Publicado por Redação em Mercado - 01/04/2021
Empresas humanizadas: pesquisa mapeia negócios que miram valor humano
Uma segunda-feira por mês a SouSmile para durante uma hora. Não apenas os gestores, a empresa inteira analisa os resultados. No início da pandemia do coronavírus, em 2020, os encontros passaram a ser semanais. Outra prática adotada pela empresa de alinhadores ortodônticos quando a crise fechou por três meses suas lojas foi manter a remuneração até das faxineiras autônomas e do motorista de aplicativo. Entre os funcionários contratados, a redução de jornada e de salário valeu para todos, incluindo fundadores e CEO.
“Essa relação honesta está na nossa alma. É assim que a gente vai vencer. Todo mundo ganha junto, independentemente se é empregado CLT”, afirma Aline Andrade, diretora de Expansão e de Gente e também fundadora da SouSmile. Para ela, a valorização dos colaboradores chega até o consumidor. “A gente aposta na relação humana como uma forma de entregar o melhor para o cliente. O nosso não tem recorrência, então a gente queria que ele acabasse sua experiência tão encantado que pudesse indicar outras pessoas.”
Dos seis fundadores da SouSmile, duas são dentistas e quatro trabalharam em multinacionais. “A gente trouxe as experiências frustradas de grandes corporações para tentar construir alguma coisa diferente”, conta Aline. “Fiquei muito impressionada com o quanto o sorriso afeta as pessoas. Nosso propósito não é uma questão de beleza, mas de autoestima. Mas a segunda surpresa que tive foi que a gente chama a atenção quando faz o básico, que é tratar com respeito a pessoa, em qualquer posição que ela ocupa.”

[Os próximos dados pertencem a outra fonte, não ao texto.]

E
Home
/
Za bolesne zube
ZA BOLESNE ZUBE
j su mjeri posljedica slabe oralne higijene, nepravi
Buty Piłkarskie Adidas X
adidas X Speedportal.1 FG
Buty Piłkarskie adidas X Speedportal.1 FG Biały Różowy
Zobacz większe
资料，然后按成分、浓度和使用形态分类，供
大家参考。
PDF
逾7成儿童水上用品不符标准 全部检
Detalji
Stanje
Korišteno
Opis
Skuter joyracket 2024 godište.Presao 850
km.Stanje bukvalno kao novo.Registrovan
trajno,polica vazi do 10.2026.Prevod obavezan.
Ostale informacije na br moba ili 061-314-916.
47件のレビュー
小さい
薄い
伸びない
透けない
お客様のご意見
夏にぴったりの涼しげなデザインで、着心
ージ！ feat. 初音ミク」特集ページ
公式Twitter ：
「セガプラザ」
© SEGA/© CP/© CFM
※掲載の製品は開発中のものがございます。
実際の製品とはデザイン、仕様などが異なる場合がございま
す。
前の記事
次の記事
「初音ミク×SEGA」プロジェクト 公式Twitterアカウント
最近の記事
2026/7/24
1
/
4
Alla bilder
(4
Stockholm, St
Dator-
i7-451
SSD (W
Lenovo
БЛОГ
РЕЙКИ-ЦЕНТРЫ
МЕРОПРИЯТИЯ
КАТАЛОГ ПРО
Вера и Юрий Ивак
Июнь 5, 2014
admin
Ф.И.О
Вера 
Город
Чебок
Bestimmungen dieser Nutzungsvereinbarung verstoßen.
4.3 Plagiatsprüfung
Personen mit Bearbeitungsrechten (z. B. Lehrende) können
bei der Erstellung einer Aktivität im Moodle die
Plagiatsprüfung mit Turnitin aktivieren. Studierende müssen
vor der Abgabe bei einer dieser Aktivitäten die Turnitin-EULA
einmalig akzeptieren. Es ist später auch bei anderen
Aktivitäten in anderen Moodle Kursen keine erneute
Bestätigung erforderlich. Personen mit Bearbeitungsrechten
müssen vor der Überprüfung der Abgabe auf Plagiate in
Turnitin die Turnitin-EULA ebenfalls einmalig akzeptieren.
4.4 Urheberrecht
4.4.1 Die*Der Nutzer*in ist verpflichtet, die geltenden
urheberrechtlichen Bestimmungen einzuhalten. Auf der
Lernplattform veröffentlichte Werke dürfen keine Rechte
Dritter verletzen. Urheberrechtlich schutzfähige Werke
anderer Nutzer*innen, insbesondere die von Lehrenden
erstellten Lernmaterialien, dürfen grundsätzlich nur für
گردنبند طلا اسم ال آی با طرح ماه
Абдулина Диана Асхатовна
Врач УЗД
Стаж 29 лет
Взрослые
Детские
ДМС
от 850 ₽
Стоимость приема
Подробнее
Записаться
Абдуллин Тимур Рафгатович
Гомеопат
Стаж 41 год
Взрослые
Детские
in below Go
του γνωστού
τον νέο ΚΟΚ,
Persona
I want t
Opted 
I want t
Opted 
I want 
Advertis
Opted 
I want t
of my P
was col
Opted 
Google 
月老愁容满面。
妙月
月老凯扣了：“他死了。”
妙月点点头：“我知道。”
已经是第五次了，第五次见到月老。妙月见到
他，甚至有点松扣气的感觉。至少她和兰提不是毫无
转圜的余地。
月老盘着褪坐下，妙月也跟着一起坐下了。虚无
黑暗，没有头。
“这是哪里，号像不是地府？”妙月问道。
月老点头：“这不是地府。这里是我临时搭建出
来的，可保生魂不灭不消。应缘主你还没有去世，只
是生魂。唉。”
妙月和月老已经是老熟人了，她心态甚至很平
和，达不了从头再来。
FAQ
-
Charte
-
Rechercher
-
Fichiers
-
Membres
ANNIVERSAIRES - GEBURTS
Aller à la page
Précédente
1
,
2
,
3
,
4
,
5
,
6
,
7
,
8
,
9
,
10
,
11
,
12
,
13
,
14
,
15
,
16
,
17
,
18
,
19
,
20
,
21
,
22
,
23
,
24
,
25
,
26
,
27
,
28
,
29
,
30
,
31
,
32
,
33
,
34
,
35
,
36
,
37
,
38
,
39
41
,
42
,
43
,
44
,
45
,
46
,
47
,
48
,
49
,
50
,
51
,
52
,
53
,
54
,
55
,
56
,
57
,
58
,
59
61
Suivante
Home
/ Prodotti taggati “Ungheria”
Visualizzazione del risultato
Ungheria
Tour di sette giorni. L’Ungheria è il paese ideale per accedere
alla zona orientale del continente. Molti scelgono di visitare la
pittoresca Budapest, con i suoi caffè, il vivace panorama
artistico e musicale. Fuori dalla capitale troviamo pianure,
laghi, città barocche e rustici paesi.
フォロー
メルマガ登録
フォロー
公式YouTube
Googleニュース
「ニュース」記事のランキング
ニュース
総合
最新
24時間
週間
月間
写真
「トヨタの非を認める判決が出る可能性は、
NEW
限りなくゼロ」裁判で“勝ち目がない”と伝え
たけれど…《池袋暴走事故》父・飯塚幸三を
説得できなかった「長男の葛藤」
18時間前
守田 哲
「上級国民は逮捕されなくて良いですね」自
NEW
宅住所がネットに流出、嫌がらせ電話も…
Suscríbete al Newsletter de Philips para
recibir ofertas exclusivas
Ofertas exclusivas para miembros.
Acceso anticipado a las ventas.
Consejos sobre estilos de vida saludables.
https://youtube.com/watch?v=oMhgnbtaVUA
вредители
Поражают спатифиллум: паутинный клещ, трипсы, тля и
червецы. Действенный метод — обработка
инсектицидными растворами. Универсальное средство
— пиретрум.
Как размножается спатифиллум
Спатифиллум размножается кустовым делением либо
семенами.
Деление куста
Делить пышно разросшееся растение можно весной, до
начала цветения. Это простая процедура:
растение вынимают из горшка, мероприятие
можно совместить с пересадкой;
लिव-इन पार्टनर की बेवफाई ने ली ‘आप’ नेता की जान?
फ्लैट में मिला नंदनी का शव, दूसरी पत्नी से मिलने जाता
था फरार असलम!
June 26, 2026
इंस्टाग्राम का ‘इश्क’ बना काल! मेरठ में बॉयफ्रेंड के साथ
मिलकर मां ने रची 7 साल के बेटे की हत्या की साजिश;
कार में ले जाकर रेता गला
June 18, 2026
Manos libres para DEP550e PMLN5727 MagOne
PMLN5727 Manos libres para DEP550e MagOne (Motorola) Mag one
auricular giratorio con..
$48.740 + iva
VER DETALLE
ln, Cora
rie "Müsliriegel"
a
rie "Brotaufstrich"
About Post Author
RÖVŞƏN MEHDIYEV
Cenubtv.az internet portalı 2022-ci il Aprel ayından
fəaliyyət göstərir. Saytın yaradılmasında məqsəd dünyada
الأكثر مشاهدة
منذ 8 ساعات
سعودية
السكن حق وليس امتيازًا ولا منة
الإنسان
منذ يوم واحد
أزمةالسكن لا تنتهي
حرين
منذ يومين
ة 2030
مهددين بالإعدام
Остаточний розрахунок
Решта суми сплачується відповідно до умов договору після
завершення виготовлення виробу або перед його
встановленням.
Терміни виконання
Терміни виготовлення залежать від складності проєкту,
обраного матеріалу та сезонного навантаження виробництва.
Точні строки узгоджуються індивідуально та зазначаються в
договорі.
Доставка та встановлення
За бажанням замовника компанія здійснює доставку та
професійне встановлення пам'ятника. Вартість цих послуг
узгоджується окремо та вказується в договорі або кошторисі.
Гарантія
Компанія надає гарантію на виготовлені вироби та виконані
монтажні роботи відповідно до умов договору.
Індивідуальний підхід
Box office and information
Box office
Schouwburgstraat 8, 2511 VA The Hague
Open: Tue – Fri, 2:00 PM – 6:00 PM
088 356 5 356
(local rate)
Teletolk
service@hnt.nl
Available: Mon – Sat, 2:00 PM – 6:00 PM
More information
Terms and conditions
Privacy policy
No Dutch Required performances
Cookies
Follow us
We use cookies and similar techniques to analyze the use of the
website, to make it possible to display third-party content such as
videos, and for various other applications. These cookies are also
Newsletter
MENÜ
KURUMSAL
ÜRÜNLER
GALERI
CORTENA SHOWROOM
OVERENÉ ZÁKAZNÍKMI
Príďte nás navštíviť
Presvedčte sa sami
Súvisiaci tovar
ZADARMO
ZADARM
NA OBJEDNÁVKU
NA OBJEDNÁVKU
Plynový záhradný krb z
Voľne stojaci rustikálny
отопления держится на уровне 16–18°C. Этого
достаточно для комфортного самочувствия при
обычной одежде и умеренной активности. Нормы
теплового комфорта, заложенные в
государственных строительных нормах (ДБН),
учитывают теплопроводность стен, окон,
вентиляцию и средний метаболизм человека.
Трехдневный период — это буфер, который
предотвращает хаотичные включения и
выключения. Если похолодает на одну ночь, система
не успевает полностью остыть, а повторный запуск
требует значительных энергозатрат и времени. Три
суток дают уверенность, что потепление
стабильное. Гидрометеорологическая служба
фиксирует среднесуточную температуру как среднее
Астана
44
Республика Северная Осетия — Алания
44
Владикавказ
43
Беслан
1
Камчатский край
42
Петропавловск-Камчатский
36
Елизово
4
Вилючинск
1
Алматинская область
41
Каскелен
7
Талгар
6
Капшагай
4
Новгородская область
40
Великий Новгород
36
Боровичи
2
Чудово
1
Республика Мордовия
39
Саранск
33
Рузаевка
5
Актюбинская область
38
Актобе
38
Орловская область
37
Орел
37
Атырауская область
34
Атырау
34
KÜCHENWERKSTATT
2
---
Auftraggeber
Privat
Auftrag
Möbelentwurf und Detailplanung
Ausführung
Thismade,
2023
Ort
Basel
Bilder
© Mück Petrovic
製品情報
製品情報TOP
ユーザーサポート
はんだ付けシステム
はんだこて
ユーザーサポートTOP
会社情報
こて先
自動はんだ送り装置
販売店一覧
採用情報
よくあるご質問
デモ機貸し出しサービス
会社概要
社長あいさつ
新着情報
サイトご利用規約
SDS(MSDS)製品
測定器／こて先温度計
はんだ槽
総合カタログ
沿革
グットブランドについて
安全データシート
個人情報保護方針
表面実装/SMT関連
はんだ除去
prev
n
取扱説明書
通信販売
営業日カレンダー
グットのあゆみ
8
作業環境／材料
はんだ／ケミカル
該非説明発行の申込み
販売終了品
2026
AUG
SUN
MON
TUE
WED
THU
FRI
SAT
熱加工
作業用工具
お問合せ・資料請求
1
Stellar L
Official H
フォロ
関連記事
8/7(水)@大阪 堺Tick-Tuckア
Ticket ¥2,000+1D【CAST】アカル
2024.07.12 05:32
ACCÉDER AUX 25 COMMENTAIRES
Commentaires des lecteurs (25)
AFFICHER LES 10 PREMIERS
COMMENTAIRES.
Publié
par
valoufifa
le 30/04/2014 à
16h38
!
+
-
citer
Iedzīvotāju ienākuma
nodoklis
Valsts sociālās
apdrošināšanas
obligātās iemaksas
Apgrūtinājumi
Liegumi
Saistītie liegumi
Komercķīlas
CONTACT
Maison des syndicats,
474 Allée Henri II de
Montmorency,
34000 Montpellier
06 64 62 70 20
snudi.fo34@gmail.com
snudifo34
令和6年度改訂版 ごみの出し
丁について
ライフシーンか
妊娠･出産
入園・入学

A SouSmile foi uma das 12 companhias que tiveram o melhor resultado alcançado pelas participantes da 2ª edição da Pesquisa Empresas Humanizadas do Brasil: índice A. Realizado pela startup de impacto Humanizadas, em parceria com o Instituto Capitalismo Consciente Brasil (ICCB), o levantamento ouviu 36.868 pessoas de 226 organizações com desempenho acima da média nacional, quando comparadas com as bases de dados do Reclame Aqui e da Glassdoor, com 3.811 organizações no total.
"É a única pesquisa que vai consultar os múltiplos stakeholders. Quando a gente ouve essas pessoas, pode trazer aspectos estratégicos e a visão de fornecedores, sociedade e clientes para o CEO", afirma Pedro Ernesto Paro, fundador e CEO da Humanizadas.
"O instrumento mede a percepção das pessoas, ajuda a capturar insights e quais são as necessidades, os riscos e as oportunidades que as pessoas estão vendo na empresa. O diagnóstico ajuda a abrir novas ações ou a reforçar iniciativas internas que têm de ser prioridade", completa ele. A pesquisa será apresentada ao mercado nesta quinta-feira, 25, e foi antecipada com exclusividade pelo Estadão.
Índice de consciência
Para essa 2ª edição do levantamento, a Humanizadas criou um índice baseado em dados que mede o rating de consciência, para apontar o quanto as organizações afetam os ecossistemas em que atuam e sua capacidade de desenvolver relacionamentos de excelência e de gerar valor a longo prazo.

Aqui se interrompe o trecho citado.